**Try it:** In the listing that follows, locate the line containing "Naar de homepage van Raad voor Volksgezond" and the line containing "Política de Cookies". Retype exactly those two lines and every line between them, and nothing more.

**Records provided:**
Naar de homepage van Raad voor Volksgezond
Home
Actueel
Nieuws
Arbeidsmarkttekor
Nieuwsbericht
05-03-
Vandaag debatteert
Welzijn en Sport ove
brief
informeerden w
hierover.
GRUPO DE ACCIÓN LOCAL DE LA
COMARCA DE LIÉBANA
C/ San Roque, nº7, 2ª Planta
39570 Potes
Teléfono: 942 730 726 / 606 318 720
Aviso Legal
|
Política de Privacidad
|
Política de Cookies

--

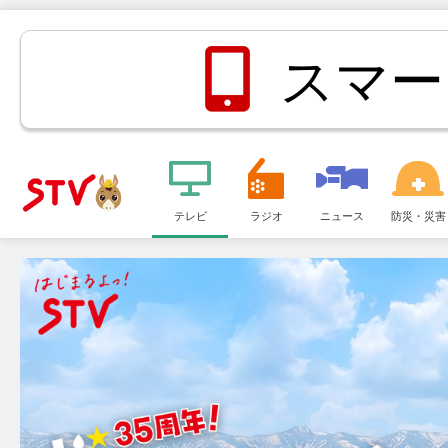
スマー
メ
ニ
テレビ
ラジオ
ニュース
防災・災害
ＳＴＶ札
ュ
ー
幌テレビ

...

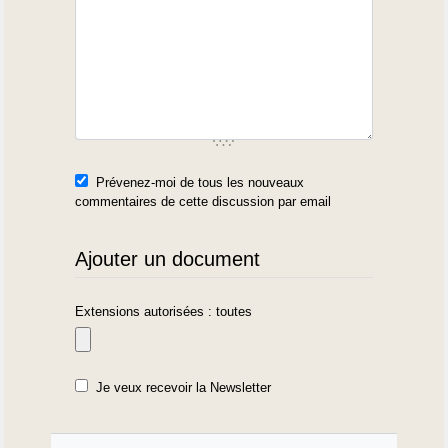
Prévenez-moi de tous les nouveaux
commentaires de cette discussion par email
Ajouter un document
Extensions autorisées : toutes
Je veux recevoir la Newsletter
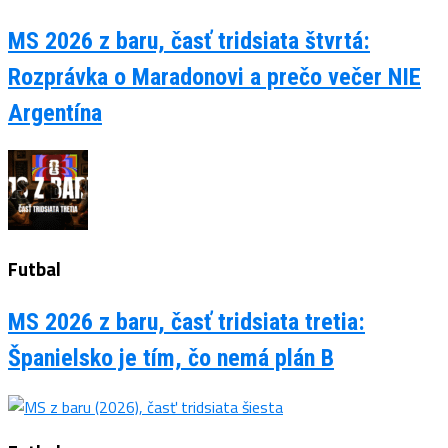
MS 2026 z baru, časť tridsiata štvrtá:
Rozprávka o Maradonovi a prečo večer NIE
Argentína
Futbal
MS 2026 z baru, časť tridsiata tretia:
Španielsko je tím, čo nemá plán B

**Task result:**
Naar de homepage van Raad voor Volksgezond
Home
Actueel
Nieuws
Arbeidsmarkttekor
Nieuwsbericht
05-03-
Vandaag debatteert
Welzijn en Sport ove
brief
informeerden w
hierover.
GRUPO DE ACCIÓN LOCAL DE LA
COMARCA DE LIÉBANA
C/ San Roque, nº7, 2ª Planta
39570 Potes
Teléfono: 942 730 726 / 606 318 720
Aviso Legal
|
Política de Privacidad
|
Política de Cookies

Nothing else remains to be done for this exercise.